Hama’da da Camiler kuşatma altında ve halkın dışarı çıkmasına izin verilmiyor. Hama’da yer yer askerlerle halk arasında çatışmalar olmakta.
Halepte tutuklamalar devam ediyor halkın ileri gelenleri ve ilim adamları göz alınıyor.
Beşşar Esed ve Asıf Şevket, Halep Müftüsünü bizzat çağırarak tehdit ettiler eğer bir daha her hangi bir beyan verirse görevinden alacağına dair tehdit edildi. Bu tehdidin anlamı öldürülmesi demektir. Yoksa Halep Müftüsünü görevinden alınması diye bir şey söz konusu olmayacaktır.
Askerler Halepteki bütün tüccarı toplayarak tehdid ediyorlar ve devrimcilere yardım etmemeleri için uyarıyorlar. Zira Suriye’nin en güçlü tüccarı Halepte bulunmaktalar ve Suriye’nin ekonomisini Halep omuzunda taşımaktadır.
Suriye halkının direnişi, rejimin gücünü her gün daha zayıflatıyor ve artan gösteriler ordunun daha da bölünmesine yol açacak ve ilerdeki günlere daha kanlı çatışmalara şahid olacağız. Suriye halkının tamamına yakını yanancı müdahalesini istemiyor. Suriye halkı, öncelikle Müslümanların ve Arpların kendilerine el uzatmasını istiyor. Ancak ne Müslümanlar Müslüman ve ne de Araplar Arap.
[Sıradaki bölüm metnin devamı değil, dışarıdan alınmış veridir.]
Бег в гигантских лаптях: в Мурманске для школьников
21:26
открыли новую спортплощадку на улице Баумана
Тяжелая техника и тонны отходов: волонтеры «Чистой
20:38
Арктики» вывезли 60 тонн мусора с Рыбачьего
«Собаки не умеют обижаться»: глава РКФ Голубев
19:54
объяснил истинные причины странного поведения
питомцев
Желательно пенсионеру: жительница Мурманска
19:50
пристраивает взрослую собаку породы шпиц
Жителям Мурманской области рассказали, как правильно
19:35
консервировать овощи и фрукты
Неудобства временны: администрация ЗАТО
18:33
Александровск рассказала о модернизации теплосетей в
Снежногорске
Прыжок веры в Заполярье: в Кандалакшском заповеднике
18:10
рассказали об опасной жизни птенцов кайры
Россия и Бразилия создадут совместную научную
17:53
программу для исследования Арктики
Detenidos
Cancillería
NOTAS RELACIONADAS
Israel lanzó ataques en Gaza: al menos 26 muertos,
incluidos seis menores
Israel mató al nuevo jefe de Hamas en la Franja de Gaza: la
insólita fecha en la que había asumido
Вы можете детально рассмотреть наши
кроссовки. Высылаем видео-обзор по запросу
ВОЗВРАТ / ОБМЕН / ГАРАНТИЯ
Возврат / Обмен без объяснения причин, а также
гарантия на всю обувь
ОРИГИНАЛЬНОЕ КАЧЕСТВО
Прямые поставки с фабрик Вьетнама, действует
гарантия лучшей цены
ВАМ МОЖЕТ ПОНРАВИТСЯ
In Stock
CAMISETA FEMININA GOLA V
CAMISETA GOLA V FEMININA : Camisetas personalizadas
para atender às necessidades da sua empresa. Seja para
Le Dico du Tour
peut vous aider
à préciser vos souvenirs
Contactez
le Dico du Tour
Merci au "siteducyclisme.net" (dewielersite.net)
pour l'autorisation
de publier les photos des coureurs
Ama bizi, ABD’in ve Nato’nun ordularında ölüme gönderen ve emprayalist Batı ülkeleriyle işbirliği yapanlar; Müslüman gençlerin, Müslümanlara yardım etmesinin kapısını açmıyorlar. Ve kimse her yerde can veren kardeşlerine yardım etmiyor.
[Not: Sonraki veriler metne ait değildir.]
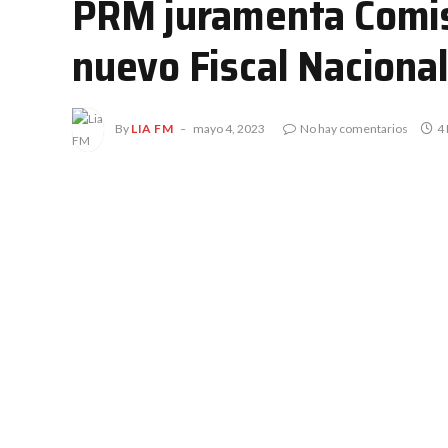
PRM juramenta Comisió
nuevo Fiscal Nacional
By
LIA FM
mayo 4, 2023
No hay comentarios
4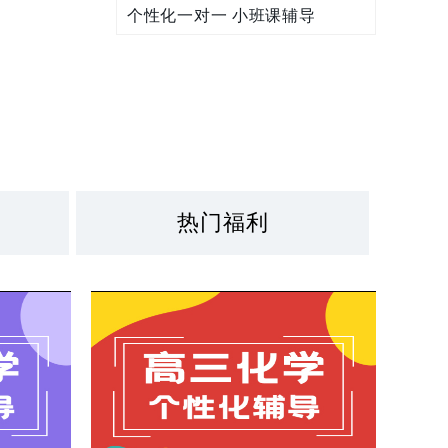
个性化一对一 小班课辅导
热门福利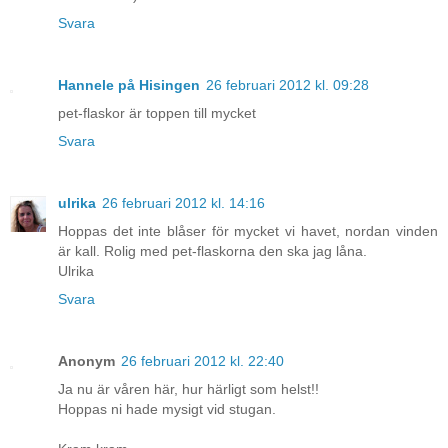
Svara
Hannele på Hisingen
26 februari 2012 kl. 09:28
pet-flaskor är toppen till mycket
Svara
ulrika
26 februari 2012 kl. 14:16
Hoppas det inte blåser för mycket vi havet, nordan vinden
är kall. Rolig med pet-flaskorna den ska jag låna.
Ulrika
Svara
Anonym
26 februari 2012 kl. 22:40
Ja nu är våren här, hur härligt som helst!!
Hoppas ni hade mysigt vid stugan.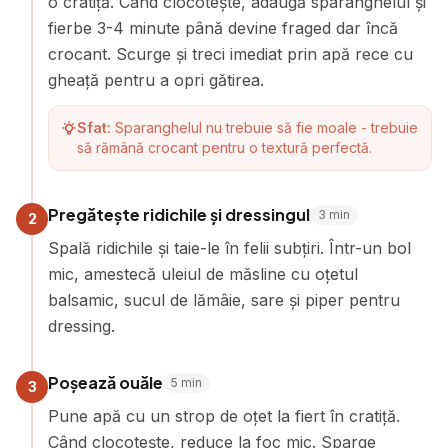
o cratiță. Când clocotește, adaugă sparanghelul și
fierbe 3-4 minute până devine fraged dar încă
crocant. Scurge și treci imediat prin apă rece cu
gheață pentru a opri gătirea.
Sfat:
Sparanghelul nu trebuie să fie moale - trebuie
să rămână crocant pentru o textură perfectă.
Pregătește ridichile și dressingul
3
min
2
Spală ridichile și taie-le în felii subțiri. Într-un bol
mic, amestecă uleiul de măsline cu oțetul
balsamic, sucul de lămâie, sare și piper pentru
dressing.
Poșează ouăle
5
min
3
Pune apă cu un strop de oțet la fiert în cratiță.
Când clocotește, reduce la foc mic. Sparge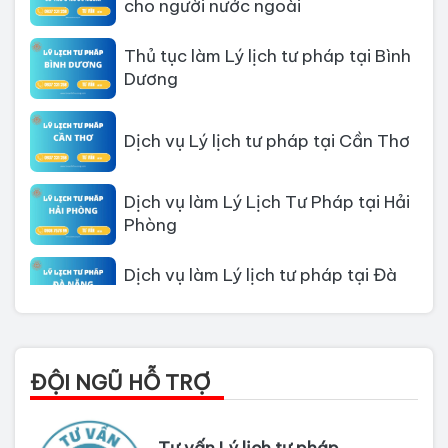
Thủ tục làm Lý lịch tư pháp tại Bình
Dương
Dịch vụ Lý lịch tư pháp tại Cần Thơ
Dịch vụ làm Lý Lịch Tư Pháp tại Hải
Phòng
Dịch vụ làm Lý lịch tư pháp tại Đà
Nẵng
Thủ tục làm Lý Lịch Tư Pháp tại Hồ
Chí Minh
ĐỘI NGŨ HỖ TRỢ
Thủ tục làm lý lịch tư pháp tại Đồng
Nai
Tư vấn Lý lịch tư pháp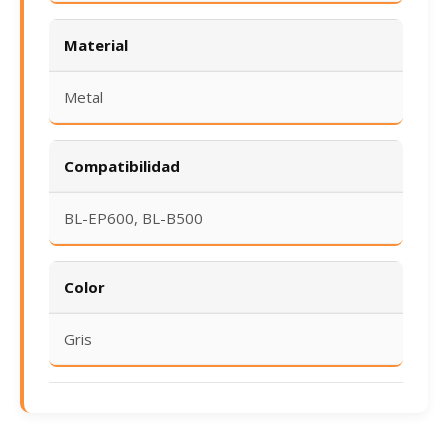
Material
Metal
Compatibilidad
BL-EP600, BL-B500
Color
Gris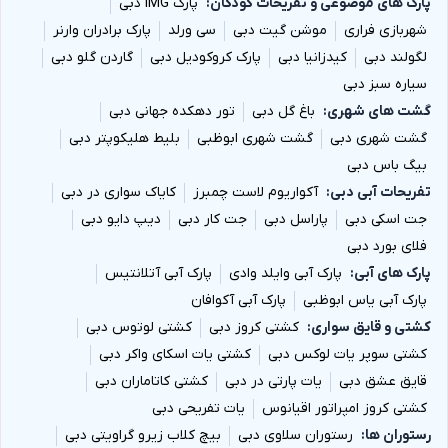
پارک های موضوعی و تفریحات کودکان
پارک IMG دبی
شهربازی فراری
موشن گیت دبی
سی ورلد
پارک برادران وارنر
لگولند دبی
کیدزانیا دبی
پارک کروکودیل دبی
گاردن گلو دبی
سیاره سبز دبی
گشت های شهری
باغ گل دبی
تور دهکده جهانی دبی
گشت شهری دبی
گشت شهری ابوظبی
بلیط هلیکوپتر دبی
بیگ باس دبی
تفریحات آبی دبی
آکواریوم لاست چمبرز
کایاک سواری در دبی
جت اسکی دبی
پاراسل دبی
جت کار دبی
دیپ دایو دبی
فلای بورد دبی
پارک های آبی
پارک آبی وایلد وادی
پارک آبی آتلانتیس
پارک آبی یاس ابوظبی
پارک آبی آکوافان
کشتی و قایق سواری
کشتی کروز دبی
کشتی لوتوس دبی
کشتی سوپر یات لوکس دبی
کشتی یات اسکای واکر دبی
قایق عشق دبی
یات پارتی در دبی
کشتی کاتاماران دبی
کشتی کروز امپراتور اقیانوس
یات تفریحی دبی
رستوران ها
رستوران سلاوی دبی
بیچ کلاب زیرو گراویتی دبی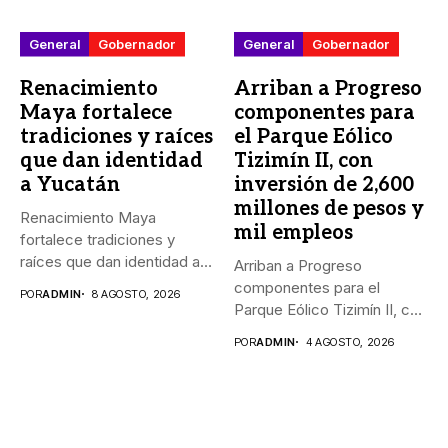
General
Gobernador
General
Gobernador
Renacimiento
Arriban a Progreso
Maya fortalece
componentes para
tradiciones y raíces
el Parque Eólico
que dan identidad
Tizimín II, con
a Yucatán
inversión de 2,600
millones de pesos y
Renacimiento Maya
mil empleos
fortalece tradiciones y
raíces que dan identidad a
Arriban a Progreso
Yucatán El...
componentes para el
POR
ADMIN
8 AGOSTO, 2026
Parque Eólico Tizimín II, con
inversión...
POR
ADMIN
4 AGOSTO, 2026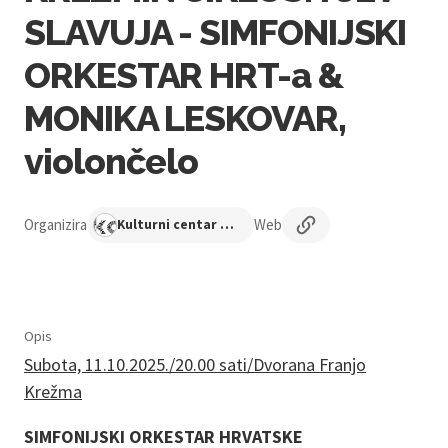
SLAVUJA - SIMFONIJSKI
ORKESTAR HRT-a &
MONIKA LESKOVAR,
violončelo
Organizira
Web
Kulturni centar Osijek
Opis
Subota, 11.10.2025./20.00 sati/Dvorana Franjo
Krežma
SIMFONIJSKI ORKESTAR HRVATSKE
Suud diktatörleri ve sahte İslam Emirleri ve İranın sahte Ayetullahları dillerini yutmuşlar ve yarasa gibi karanlığa teslim olmuşlar ve gözleri İslam âleminde olanları görmüyor. Nedense Bahreyn için kıyameti koparan ve İran’ın silahına güvenen ve her gün daha da şımaran MEZHEPÇİ VE TEKFİRCİ ŞİA ALİMLERİ VE SİYASİLERİ her nedense Tunus gibi laik bir rejimi Allah’ın dininden üstün tutan ve hali hazırda ıslama asla müsamaha etmeyeceğini söyleyen kafir Tunus yönetimine destek veren Ayetullah Hameinî, her nedense SURİYE ve LİBYA söz konusu olduğunda susmakta. Sanki Tunus hattı İmam anlayışını hayata geçiriyor ve sanki İran Şiî Devriminin ilkelerini laiklik felsefesine ve inkârcı ve materyalist demokrasiye karşı üstün kılıyordu.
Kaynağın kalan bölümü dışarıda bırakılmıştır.